Соль на нашей коже | страница 37



Сгустились короткие тропические сумерки – как будто занавес упал. Только глаза Гавейна, яркие на загорелом лице, еще хранили голубой небесный свет. Так в Бретани летом, когда темнеет и вдоль побережья загораются огни маяков, на море еще остается отблеск ушедшего дня. Мой отец называл это явление «остаточным светом». Может быть, бывает и остаточная любовь, она-то и подсказала мне вопрос, который я не собиралась задавать:

– Лозерек… скажи, ты до конца своих дней собираешься говорить только о рыбной ловле? Больше ничего не хочешь знать? Неужели в твоей жизни не осталось места безрассудству? Да-да, знаю, ты не любишь это слово. Ну, скажем, неужели ты не способен отвлечься, что-то изменить?

Он, не дрогнув, принял удар и добросовестно наморщил лоб, размышляя.

– Я не говорю, что ты должен ломать свою жизнь, но можно же иногда порадовать себя чем-то… сделать себе подарок… понимаешь, что-нибудь незапрограммированное…

– Кто занимается нашим делом, редко позволяет себе подарки. Может, оно плохо, но так уж есть.

Гавейн смотрел вдаль; ладони его лежали, как что-то ненужное ему, на мраморном столике, неподвижные, словно два больших краба на берегу.

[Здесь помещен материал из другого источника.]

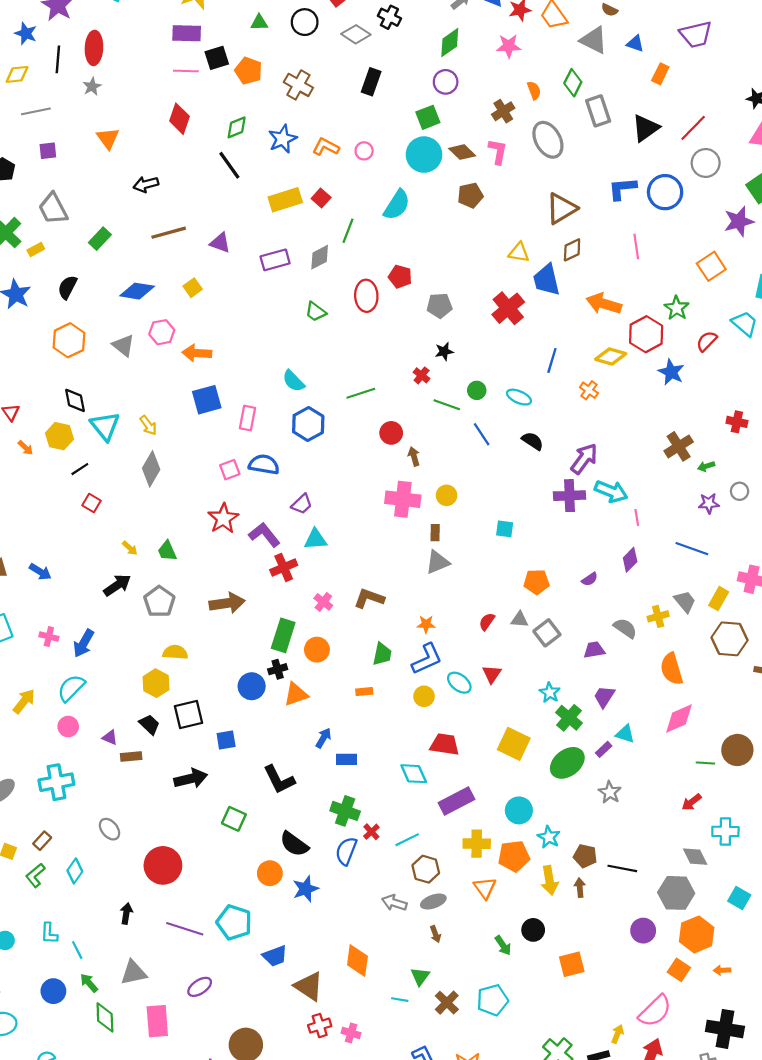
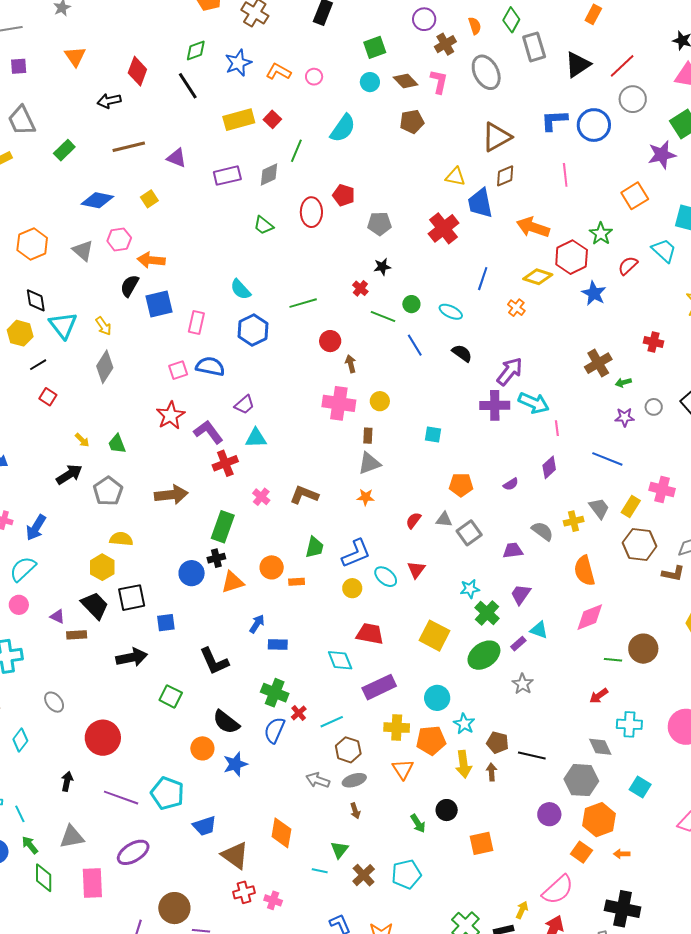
purple circle: (446, 82) -> (424, 19), moved
red diamond: (179, 119) -> (137, 71), moved
cyan circle: (424, 155) -> (370, 82), size x0.6
black semicircle: (67, 287) -> (130, 286), moved
orange star: (426, 624) -> (366, 497), moved
orange circle: (317, 650) -> (272, 567), moved
cyan star: (550, 693) -> (470, 589), turned 30
black trapezoid: (149, 724) -> (95, 605), size x1.4
purple ellipse: (200, 987) -> (133, 852), size x1.4

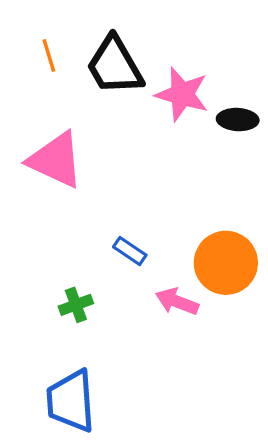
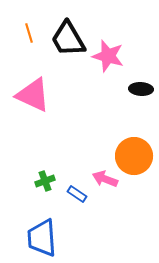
black ellipse: (238, 120) -> (141, 89), moved
blue rectangle: (130, 251) -> (77, 194), moved

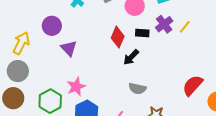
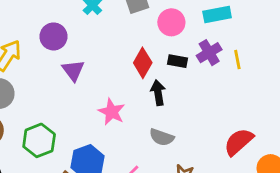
yellow line: (185, 27) -> (237, 60), turned -56
black arrow: (131, 57) -> (158, 93), turned 120
pink star: (76, 87) -> (112, 112), moved, turned -30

В его краю таких крабов зовут засонями. «Так уж оно есть», – повторил он, и мне послышалась в его голосе печаль.

Была она или нет, но мне всегда хочется выругаться, когда кто-то говорит «так уж есть».

– Что значит «так уж есть»? Просто ты смирился с тем, что так есть! Это фатализм, вот что это такое. Я не верю ни в какие предначертания, люди выдумывают их себе задним числом.

Лицо Гавейна замкнулось. Ему было невыносимо, когда кто-то отрицал то, что для него являлось непреложным законом.

– Пока мы не расстались, – продолжала я с улыбкой, – пока опять не поссорились… Я давно хотела тебя спросить: Лозерек, теперь, после всех этих лет, можешь ты мне сказать, что ты думаешь о нашей с тобой истории? Что это – глупость? Свинство? Или воспоминание, которое тебе дорого?

– Всего понемногу, – честно признался Гавейн. – Было время, когда я ох как жалел, что встретил тебя. Но это уже прошло. Потом я частенько спрашивал о тебе, когда бывал в Рагнесе, правда. Я только не мог дать тебе знать. Все не решался, и вообще… что бы я тебе сказал?

Мы уже допивали второй пастис. Гавейн никогда не притрагивался ни к виски, ни к джину, а мне не хотелось углублять пропасть между нами, заказывая привычные для парижанки напитки.

– А я, представь себе, тоже так и не смогла забыть. Без тебя я словно потеряла что-то важное… что-то, чего я на самом деле так и не нашла. Только увидела мельком. Странно, да?